Option 2: Point directly to weights file

run_structure_prediction.py \
--input="proteinA:1:1-100+proteinB:1:1-150" \
--output_directory=/scratch/user/output/models \
--data_directory=/scratch/AlphaFold_DBs/alphalink_weights/AlphaLink-Multimer_SDA_v3.pt \
--features_directory=/scratch/user/output/features \
--fold_backend=alphalink \
--crosslinks=/path/to/crosslinks.pkl.gz

[!NOTE] AlphaLink Weights: When using AlphaLink backend, the --data_directory (for run_structure_prediction.py) or --alphalink_weight (for run_multimer_jobs.py) parameter can point to either:

1. A directory containing AlphaLink weights files (e.g., /path/to/alphalink_weights/ containing AlphaLink-Multimer_SDA_v?.pt)
2. A specific AlphaLink weights file (e.g., /path/to/AlphaLink-Multimer_SDA_v3.pt)

The backend will automatically search for expected weights files (AlphaLink-Multimer_SDA_v2.pt or AlphaLink-Multimer_SDA_v3.pt) in the directory if a directory is provided.

Output and the next step

The output and next step are the same as those for the 2.1. Basic Run.

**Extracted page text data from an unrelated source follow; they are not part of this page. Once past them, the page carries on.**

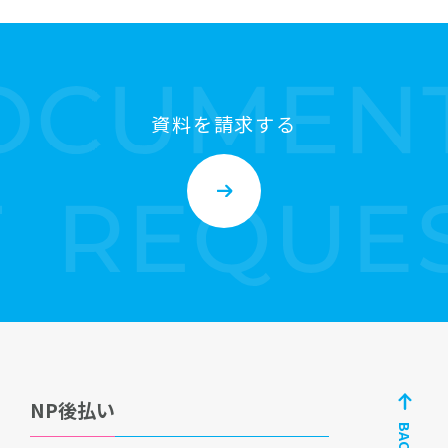
資料を請求する
NP後払い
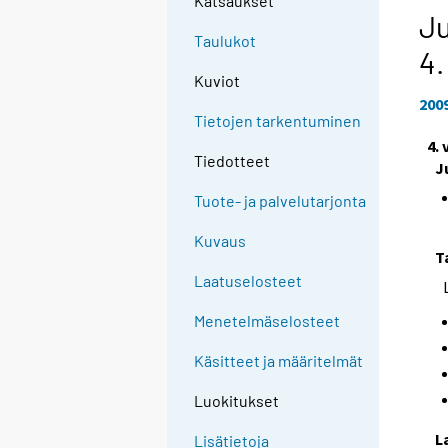
Katsaukset
Ju
Taulukot
4.
Kuviot
200
Tietojen tarkentuminen
4.
Tiedotteet
J
Tuote- ja palvelutarjonta
Kuvaus
T
Laatuselosteet
Menetelmäselosteet
Käsitteet ja määritelmät
Luokitukset
L
Lisätietoja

3. Analysis and Visualization

The resulting predictions from the step 2 can be used directly as they are. However, for evaluation systematization and ranking of the prediction, you can use an interactive Jupyter Notebook and/or table with models scores.

Create Jupyter Notebook

Go to the model's output directory from the step 2.

cd <models_output_dir>

And run the script in the activated conda environment:

source activate AlphaPulldown
create_notebook.py --cutoff=5.0 --output_dir=<models_output_dir>

• --cutoff: check the value of PAE between chains. In the case of multimers, the analysis program will create the notebook only from models with inter-chain PAE values smaller than the cutoff. Increase this parameter if you miss predictions in your notebook (e.g., 50).
• --output_dir: Directory where predicted models are stored in this, . in this example.
• --pae_figsize: Figsize of pae_plot, default is 50.

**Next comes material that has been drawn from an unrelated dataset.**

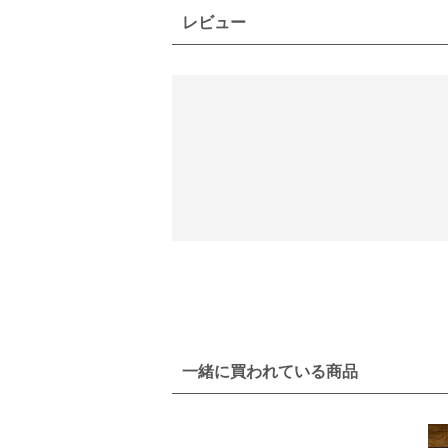
レビュー
一緒に買われている商品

This command will generate an output.ipynb, which you can open using JupyterLab. JupyterLab is installed with AlphaPulldown. To view the notebook, launch it with:

jupyter-lab output.ipynb

Next step

For usage of the Jupyter Notebook, refer to the Downstream analysis section of this manual.

Create Results table

Making a CSV table with structural properties and scores requires the download of the singularity image fold_analysis.sif. Please refer to the installation instruction.

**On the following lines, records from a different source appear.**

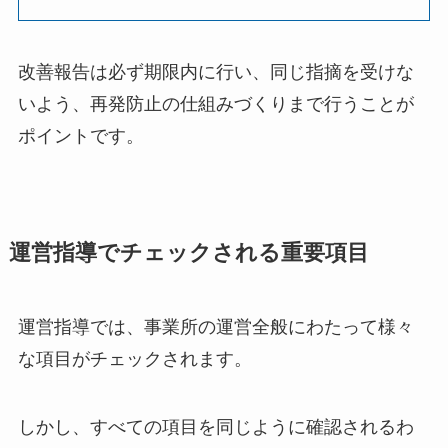
改善報告は必ず期限内に行い、同じ指摘を受けな
いよう、再発防止の仕組みづくりまで行うことが
ポイントです。
運営指導でチェックされる重要項目
運営指導では、事業所の運営全般にわたって様々
な項目がチェックされます。
しかし、すべての項目を同じように確認されるわ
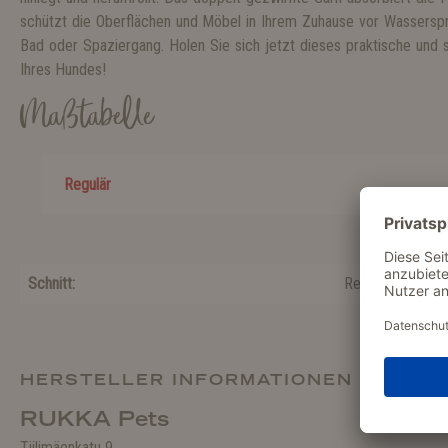
schützt die Oberflächen und Möbel in Ihrem Zuhause vor Wassers
Bad oder Spaziergang. Holen Sie sich jetzt dieses praktische und st
Ihres Hundes!
Maßtabelle
Regulär
Schnitt:
Regulär
HERSTELLER INFORMATIONEN
RUKKA Pets
Tiilimäenkatu 9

To execute the singularity image (i.e. the sif file) run:

singularity exec \
    --no-home \
    --bind </path/to/output/dir/with/predictions>:/mnt \
    <path to your downloaded image>/fold_analysis.sif \
    run_get_good_pae.sh \
    --output_dir=/mnt \
    --cutoff=10

cutoff is to check the value of PAE between chains. In the case of multimers, the analysis program will create the notebook only from models with inter-chain PAE values smaller than the cutoff. If you do not want to filter out the models use very high cutoff e.g. --cutoff=100.

Next step

For usage of the Results table, refer to the Downstream analysis section of this manual.